Godard a toujours tout réinventé. Dans Hélas pour moi, il redécouvre la toute-puissance de l’apparence, telle qu’elle était défendue par Pyrrhon et les sceptiques grecs, voici vingt-quatre siècles. Cela pourrait être dit avec du sarcasme dans la voix ; mais parce qu’il est l’homme le plus intelligent qu’on ait eu depuis Valéry, et l’artiste le plus impur que le cinéma ait offert depuis qu’il existe (l’impureté est la première vertu du créateur), son dernier film ne doit être abordé qu’avec le respect et l’enthousiasme dus aux chefs-d’œuvre. Qui d’autre, dans cet univers de pestilence et d’ennui, fait autant vibrer la matière grise ?[...]
Godard fait un film-trope, sur un sujet-trope, et à la manière-trope. Il décrit apparemment l’apparence des choses, ces choses que des êtres apparents perçoivent comme des apparences.[...]
Deux visages ne sont que rarement face-à-face, mais plutôt à angle droit l’un avec l’autre : on ne sait pas si une figure est vraiment elle-même de face ou de profil. Comment choisir ? Il faut écraser la causalité, le tiers exclu et tout le fourbi, pour montrer enfin face et profil en même temps : en sorte que Godard réinvente aussi le cubisme, triomphe de l’apparence.

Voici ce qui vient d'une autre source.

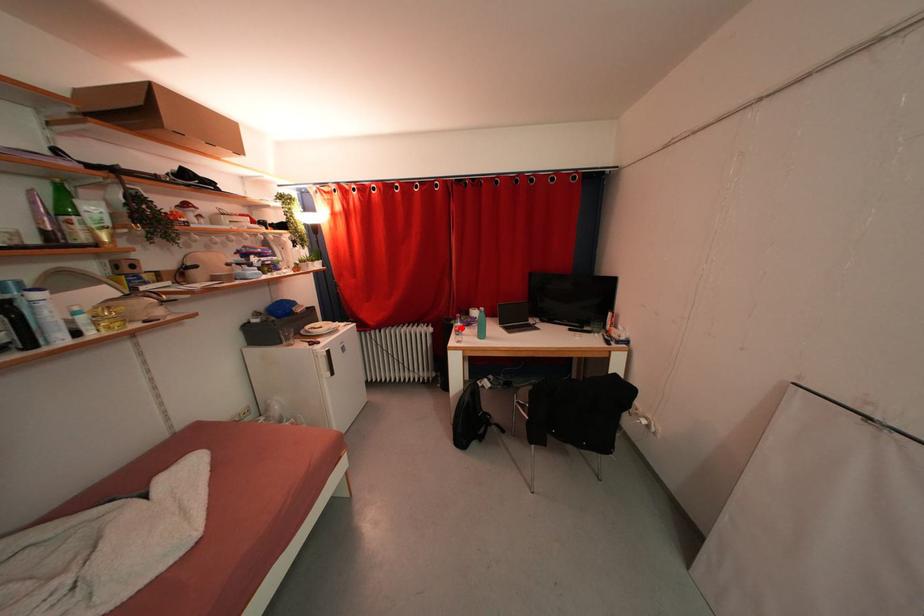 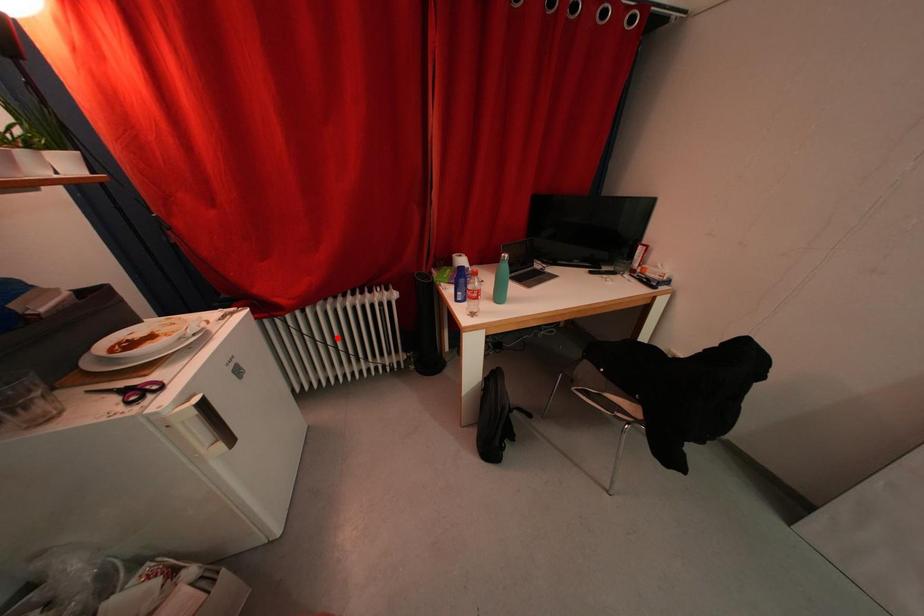 I am providing you with two images of the same scene from different viewpoints. A red point is marked on the first image and another point is marked on the second image. Is the marked point in image1 the same physical position as the marked point in image2?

Certains plans rappellent Van Gogh, d’autres Nicolas de Staël, certaines phrases viennent de Mallarmé ou de Wiesel, mais peut-être bien sont- ce Staël, Mallarmé et Wiesel qui ressemblent à du Godard. En fait, le tout n’est pas de « monter », comme il disait autrefois ; ni de « mixer », comme il a dit ensuite. Le tout est de trouver. Le verbe grec trepein a donné tropos, qui a donné le latin tropus,lequel a donné tropare,qui a donné troubadour et trouvère, et enfin trouver. Seul le troubadour, le poète, trouve. Et Hélas pour moi est sa plus somptueuse trouvaille.